En fuyant vers le haut, ils avaient atteint la zone des patrouilleurs aussi Rhyn s’empressa-t-il de redescendre. Au sol, ils guettèrent avec attention un autre Monstre des Profondeurs, mais la suite du voyage se passa sans encombres.
Lorsqu’ils arrivèrent près du pic qui portait Aera, le pilote fit remonter le Zireilyre.
En haut, il faisait désormais nuit. Néanmoins, la Cité des Nuages s’étalait dans toute sa splendeur. Sur le pic gigantesque qui accueillait la ville, les maisons et les escaliers avaient été sculptés à même la roche blanche, les venelles étroites côtoyaient les tours aériennes et une multitude de machines volantes de toutes tailles et de toutes formes zigzaguaient dans le ciel. La brume léchait les ruelles les plus basses : elle formait aux pieds de la cité une mer pâle et cotonneuse. Chaque balcon de la cité donnait sur le vide des rues plus en contrebas. Il n’était pas surprenant que les habitants soient affiliés à des oiseaux dans cet environnement vertigineux. Sous les yeux de l’étrangère, Aera brillait de sa grâce élancé et aérienne.
Rhyn inclina son appareil vers la Prison Royale, une tour large, au toit coiffé d’un dôme de cuivre.
Ils avaient parié sur le fait qu’ils ne seraient pas repérés quand ils entreraient dans l’espace aérien sécurisé de la prison. Les aigles et les faucons qui y patrouillaient étaient entrainés à repérer le bruit des moteurs de Zireilyre, et de donner l’alerte uniquement lorsque ce n'en était pas. Les humains, eux, ne pouvaient pas les voir dans cette obscurité et se repéraient seulement aux phares des véhicules. Si tout se passait comme prévu, que personne n’essaierait de regarder de plus près, ils atteindraient la cellule de Théodorus sans encombre.

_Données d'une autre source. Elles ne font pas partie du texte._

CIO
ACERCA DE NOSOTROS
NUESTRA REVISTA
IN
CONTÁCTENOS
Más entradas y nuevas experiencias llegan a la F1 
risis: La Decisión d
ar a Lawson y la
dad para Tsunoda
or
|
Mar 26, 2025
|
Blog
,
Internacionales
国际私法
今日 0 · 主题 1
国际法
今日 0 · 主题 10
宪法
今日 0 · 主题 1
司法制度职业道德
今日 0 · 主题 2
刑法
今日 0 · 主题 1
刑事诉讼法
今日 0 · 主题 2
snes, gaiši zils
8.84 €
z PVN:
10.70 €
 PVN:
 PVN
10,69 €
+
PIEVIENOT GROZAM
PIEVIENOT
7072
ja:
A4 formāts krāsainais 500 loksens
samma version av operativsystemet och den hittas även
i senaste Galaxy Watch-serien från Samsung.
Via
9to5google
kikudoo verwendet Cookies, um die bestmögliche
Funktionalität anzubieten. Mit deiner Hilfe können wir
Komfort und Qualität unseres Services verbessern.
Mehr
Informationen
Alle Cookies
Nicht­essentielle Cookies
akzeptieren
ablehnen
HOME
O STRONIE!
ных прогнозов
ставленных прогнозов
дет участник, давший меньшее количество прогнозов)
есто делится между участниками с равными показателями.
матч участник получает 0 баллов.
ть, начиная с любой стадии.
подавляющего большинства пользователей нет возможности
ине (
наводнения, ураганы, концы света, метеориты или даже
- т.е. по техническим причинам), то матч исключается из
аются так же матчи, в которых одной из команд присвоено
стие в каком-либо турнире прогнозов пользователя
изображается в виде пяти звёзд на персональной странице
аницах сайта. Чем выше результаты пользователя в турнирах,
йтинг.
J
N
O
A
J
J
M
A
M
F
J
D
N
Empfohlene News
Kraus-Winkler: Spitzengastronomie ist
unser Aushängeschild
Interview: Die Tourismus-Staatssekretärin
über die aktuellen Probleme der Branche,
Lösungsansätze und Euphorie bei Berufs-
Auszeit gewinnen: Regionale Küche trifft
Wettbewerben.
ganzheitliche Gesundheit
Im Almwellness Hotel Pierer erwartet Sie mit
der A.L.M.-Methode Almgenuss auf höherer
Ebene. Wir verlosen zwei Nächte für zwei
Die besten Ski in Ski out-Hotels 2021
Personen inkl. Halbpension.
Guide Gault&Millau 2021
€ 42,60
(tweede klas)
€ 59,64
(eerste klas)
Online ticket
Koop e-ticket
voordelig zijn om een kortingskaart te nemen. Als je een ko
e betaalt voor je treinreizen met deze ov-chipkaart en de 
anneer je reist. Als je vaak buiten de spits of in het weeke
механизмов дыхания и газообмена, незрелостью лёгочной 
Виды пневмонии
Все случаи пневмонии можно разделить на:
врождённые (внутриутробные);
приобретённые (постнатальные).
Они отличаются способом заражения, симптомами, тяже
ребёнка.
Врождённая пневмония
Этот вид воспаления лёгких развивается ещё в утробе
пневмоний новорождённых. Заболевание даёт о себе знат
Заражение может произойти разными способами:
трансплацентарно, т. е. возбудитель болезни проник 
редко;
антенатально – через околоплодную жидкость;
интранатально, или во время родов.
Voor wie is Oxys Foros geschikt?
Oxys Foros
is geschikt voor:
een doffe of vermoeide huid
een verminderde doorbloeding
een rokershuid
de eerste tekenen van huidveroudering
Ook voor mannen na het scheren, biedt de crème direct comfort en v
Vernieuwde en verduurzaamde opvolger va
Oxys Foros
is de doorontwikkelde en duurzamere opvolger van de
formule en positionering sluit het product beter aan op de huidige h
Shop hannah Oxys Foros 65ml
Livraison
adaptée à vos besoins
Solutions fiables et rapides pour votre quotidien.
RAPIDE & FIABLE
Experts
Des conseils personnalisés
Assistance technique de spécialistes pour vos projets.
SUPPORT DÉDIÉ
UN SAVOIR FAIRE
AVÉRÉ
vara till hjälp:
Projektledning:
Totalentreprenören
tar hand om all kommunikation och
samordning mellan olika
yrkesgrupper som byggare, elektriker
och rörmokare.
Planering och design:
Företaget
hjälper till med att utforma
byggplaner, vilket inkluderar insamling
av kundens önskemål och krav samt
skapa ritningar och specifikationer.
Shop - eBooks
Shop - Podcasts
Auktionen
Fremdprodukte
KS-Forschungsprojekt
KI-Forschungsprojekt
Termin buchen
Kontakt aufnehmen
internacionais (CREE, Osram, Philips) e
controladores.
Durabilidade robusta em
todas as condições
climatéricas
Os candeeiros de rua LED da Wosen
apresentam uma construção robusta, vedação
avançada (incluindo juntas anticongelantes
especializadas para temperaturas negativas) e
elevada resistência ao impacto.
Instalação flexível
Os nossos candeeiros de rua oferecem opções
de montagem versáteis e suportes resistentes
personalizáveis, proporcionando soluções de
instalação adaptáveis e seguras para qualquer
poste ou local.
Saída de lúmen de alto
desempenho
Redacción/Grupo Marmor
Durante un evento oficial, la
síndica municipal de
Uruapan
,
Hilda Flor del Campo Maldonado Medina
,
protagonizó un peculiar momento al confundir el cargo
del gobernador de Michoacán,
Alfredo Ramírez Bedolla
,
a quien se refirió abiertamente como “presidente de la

La machine volante glissa dans la nuit. Les lumières de la capitale permettaient à Katy de voir certains des habitants ; ils portaient tous des peintures distinctives sur le visage. La plupart vaquaient paisiblement à leur occupation, mais la jeune fille aperçut plusieurs zones plongées dans l’ombre. Elle percevait des silhouettes indistinctes qui se mouvaient dans les ruelles.
— Qu’est-ce que c’est ? souffla-t-elle à Rhyn.
— Les quartiers les plus pauvres. Là-bas, les habitants n’ont même pas de quoi s’éclairer. Ce genre d’endroit n’existait pas il y a quelques années. Mais sous la tyrannie des Andor et des Zerylve, la misère a commencé à s’installer.
Sa voix était alourdie de tristesse.
— J’aimerais tant les aider…
Katy comprenait ce sentiment. Elle aussi avait tenté d’aider sa cause, sans que ça n’ai rien changé au cours des évènements. Tout ce qu’elle pouvait faire c’était récupérer Théodorus et partir au Solcho pour retrouver Johann. Mais pour quoi, au final ?
— Nous arrivons, annonça le pilote.
Ils se placèrent devant la cellule nord-ouest du troisième étage.
Comme il l’avait promis, Théodorus les attendait.
Katy sentit son cœur s’envoler quand elle le vit sain et sauf.
— Théo !
Elle se reprit.
— Monte vite sur la deuxième machine et attache-toi bien, elle va ployer sous ton poids mais nous ne pouvons pas allumer le moteur pour l’instant.
Il hocha la tête puis sourit.
— Je suis content de voir que tu vas bien. Anodetta ne me le pardonnerait jamais s’il t’arrivait malheur.
Elle hocha la tête.
À ce moment, Tempête de Neige poussa un cri d’alarme. Avant qu’ils n’aient pu réagir, ils virent qu’une patrouille leur foncer dessus.